Freedom of contract between employers and employees can itself be established on the natural principle of human respect. This natural principle demands people are free to pursue their own happiness in their own way absent coercion. This ensures a proper harmony of our interests where no one is used as a tool to the desires of others. As the preceding has shown, upholding freedom of contract forms the fundamental basis for the prosperity of the people too. To some this total rejection of ‘fair pay’ may seem farfetched, but if you are still a sceptic, I would ask this: would you ever be morally comfortable in personally stopping a free contract between two adults in order to uphold ‘fair pay’, leaving one of the parties out of their desired job or unemployed? No. So why should the state doing it be any different?

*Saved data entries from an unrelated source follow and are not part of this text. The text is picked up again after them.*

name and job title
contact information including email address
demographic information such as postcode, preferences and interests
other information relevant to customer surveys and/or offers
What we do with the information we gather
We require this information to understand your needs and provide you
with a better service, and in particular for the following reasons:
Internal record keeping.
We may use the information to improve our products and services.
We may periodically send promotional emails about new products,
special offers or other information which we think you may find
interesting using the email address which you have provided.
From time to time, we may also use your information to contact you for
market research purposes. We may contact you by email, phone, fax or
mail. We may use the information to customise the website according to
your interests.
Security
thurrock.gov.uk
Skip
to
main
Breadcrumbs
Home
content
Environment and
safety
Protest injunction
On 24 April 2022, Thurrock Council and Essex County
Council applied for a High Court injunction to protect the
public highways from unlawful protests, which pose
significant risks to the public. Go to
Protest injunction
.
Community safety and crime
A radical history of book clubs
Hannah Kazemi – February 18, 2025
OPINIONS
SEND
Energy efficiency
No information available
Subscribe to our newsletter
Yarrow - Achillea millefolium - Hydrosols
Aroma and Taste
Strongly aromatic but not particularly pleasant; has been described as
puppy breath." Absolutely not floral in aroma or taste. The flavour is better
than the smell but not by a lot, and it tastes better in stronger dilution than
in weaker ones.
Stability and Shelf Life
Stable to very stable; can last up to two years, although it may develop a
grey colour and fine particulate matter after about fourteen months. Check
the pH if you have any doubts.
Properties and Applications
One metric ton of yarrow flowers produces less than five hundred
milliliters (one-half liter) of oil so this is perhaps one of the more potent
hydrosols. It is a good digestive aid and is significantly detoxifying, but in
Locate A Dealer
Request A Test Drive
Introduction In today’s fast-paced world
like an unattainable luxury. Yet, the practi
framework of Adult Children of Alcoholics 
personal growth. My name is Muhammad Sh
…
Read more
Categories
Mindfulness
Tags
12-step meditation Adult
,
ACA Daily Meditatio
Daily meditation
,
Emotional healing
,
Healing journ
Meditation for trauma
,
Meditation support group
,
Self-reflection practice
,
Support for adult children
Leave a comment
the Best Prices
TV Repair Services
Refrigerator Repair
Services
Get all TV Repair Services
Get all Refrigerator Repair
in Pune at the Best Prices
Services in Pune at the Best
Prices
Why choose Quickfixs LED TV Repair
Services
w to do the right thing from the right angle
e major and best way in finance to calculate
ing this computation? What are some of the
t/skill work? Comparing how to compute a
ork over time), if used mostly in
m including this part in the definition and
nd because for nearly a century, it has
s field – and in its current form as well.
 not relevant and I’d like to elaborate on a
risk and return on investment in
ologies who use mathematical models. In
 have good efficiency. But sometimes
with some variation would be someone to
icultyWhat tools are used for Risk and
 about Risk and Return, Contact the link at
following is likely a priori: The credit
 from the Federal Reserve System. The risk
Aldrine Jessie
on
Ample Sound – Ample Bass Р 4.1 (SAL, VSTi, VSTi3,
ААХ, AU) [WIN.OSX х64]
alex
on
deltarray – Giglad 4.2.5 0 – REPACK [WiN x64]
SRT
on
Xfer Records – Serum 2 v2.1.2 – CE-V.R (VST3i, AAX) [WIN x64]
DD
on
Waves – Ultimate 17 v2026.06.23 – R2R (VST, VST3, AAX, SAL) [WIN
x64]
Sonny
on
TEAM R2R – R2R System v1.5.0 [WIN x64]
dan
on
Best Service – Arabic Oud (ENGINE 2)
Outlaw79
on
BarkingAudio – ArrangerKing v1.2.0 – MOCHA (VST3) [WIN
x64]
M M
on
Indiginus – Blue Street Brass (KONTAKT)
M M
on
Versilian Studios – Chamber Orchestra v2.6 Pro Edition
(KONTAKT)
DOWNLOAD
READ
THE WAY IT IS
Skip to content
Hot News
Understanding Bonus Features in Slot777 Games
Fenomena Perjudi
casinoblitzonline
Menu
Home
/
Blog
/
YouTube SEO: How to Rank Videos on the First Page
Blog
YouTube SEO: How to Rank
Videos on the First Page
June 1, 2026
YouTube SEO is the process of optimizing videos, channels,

An implication of following this natural principle of human respect is the Government must repeal the Trade Disputes Act 1906. This created the right to strike, which essentially ensures employers can never bring legal action against employees for breach of contract. Obviously, though, if you promised to work five days a week and then you strike instead, then you have breached the contract wilfully and should be liable to be fired. Of course, repealing the 1906 Act doesn’t stop people resigning en masse then renegotiating, but it does stop legalised breach of contract and forced bargaining.
Resident doctors and nurses are ultimately campaigning for their own self-interest – not any empty notions of ‘fair pay’ – and there is nothing wrong with that per se. However, Wes Streeting ought to reject their demands to protect the public’s interests from ever higher taxes and more borrowing. Crucially, resident doctors and nurses must all have their contracts renegotiated, with their right to strike stripped from them, to make sure they can’t hold the taxpayer to ransom once again. Nothing short of that will do.